Thème 2 : Comment le droit permet-il de régler un litige ?
Chapitre 2.2 : La preuve
Distinguer acte et fait juridique, comprendre la charge de la preuve (art. 1353 du Code civil), connaître les présomptions et apprécier la force probante des différents modes de preuve (écrite, témoignage, aveu, intime conviction).
Chapitre 2.2 : La preuve
Thème 2 : Comment le droit permet-il de régler un litige ?
Objectifs du programme
À l'issue de ce chapitre, tu dois être capable de :
- Déterminer si le litige est causé par un acte ou par un fait juridique afin d'envisager un mode de preuve adapté
- Apprécier la force probante d'un élément de preuve dans une situation donnée
Les notions clés
- Objet de la preuve : acte juridique et fait juridique
- Charge de la preuve : « celui qui affirme doit prouver » (art. 1353 du Code civil)

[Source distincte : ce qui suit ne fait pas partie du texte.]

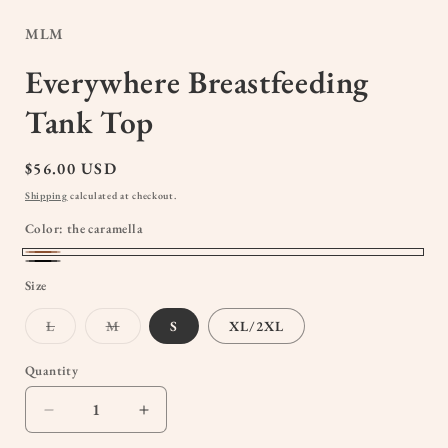
modal
MLM
Everywhere Breastfeeding
Tank Top
Regular
$56.00 USD
price
Shipping
calculated at checkout.
Color:
the caramella
the
Black
Size
caramella
Variant
Variant
L
M
S
XL/2XL
sold
sold
out
out
or
or
Quantity
Quantity
unavailable
unavailable
Decrease
Increase
quantity
quantity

- Les présomptions (simple et irréfragable)
- Les modes de preuve : preuve littérale, témoignage, aveu, intime conviction
Partie 1 : L'objet et la charge de la preuve
En droit, il ne suffit pas d'affirmer ses droits pour l'emporter : il faut aussi les prouver. La preuve permet d'établir la réalité d'un droit ou d'un fait devant un juge. Trois questions se posent : qui doit prouver, quoi prouver et comment ?
A. L'objet de la preuve : acte ou fait juridique ?
Acte juridique : une manifestation de volonté destinée à produire des effets de droit. Exemple : signer un contrat de vente.
Fait juridique : un évènement ou un comportement qui produit des effets de droit sans volonté préalable. Exemple : un accident de voiture, un vol.
Le moyen à retenir : acte = volonté, fait = évènement. Cette distinction est essentielle car elle commande le mode de preuve : un acte juridique se prouve en principe par écrit, alors qu'un fait juridique se prouve par tout moyen.
B. La charge de la preuve
« Celui qui affirme doit prouver » (art. 1353 du Code civil) : c'est celui qui demande l'exécution d'une obligation ou l'application d'une règle qui doit en apporter la preuve.
Exemple : une personne qui réclame le paiement d'une dette doit prouver l'existence du prêt.
Acte juridique ou fait juridique ?
Partie 2 : Les présomptions et les modes de preuve
A. Les présomptions
Parfois, la loi facilite la tâche grâce aux présomptions : des déductions que l'on tire d'un fait connu vers un fait inconnu.
- Présomption simple : on peut apporter la preuve contraire. Exemple : la présomption de paternité (le mari de la mère est présumé père de l'enfant), qui peut être contestée.
- Présomption irréfragable : aucune preuve contraire n'est admise.
B. Les modes de preuve
Le droit distingue la preuve littérale (écrite) et la preuve non écrite (témoignage, aveu, serment).
La preuve par écrit : l'acte authentique est rédigé par un officier public (notaire, officier d'état civil) ; il fait foi jusqu'à inscription de faux (procédure lourde). L'acte sous signature privée est rédigé entre particuliers sans notaire ; il a valeur légale s'il est signé et daté. Depuis la loi du 13 mars 2000, la preuve électronique a la même valeur que l'écrit papier si l'identité de l'auteur est garantie et l'intégrité du document assurée (ex. signature électronique certifiée).
Le témoignage : déclarations de tiers rapportant ce qu'ils ont vu ou entendu. Admis surtout pour les faits juridiques. Limite : il peut être peu fiable (erreur, mensonge).
L'aveu : déclaration par laquelle une personne reconnaît un fait qui produit contre elle des conséquences. L'aveu judiciaire (devant le juge) est une preuve parfaite ; l'aveu extrajudiciaire est une preuve imparfaite.
L'intime conviction du juge : dans certaines matières (notamment au pénal), le juge décide selon sa conviction personnelle fondée sur l'analyse de l'ensemble des preuves. Exemple : le jury d'assises juge selon son intime conviction.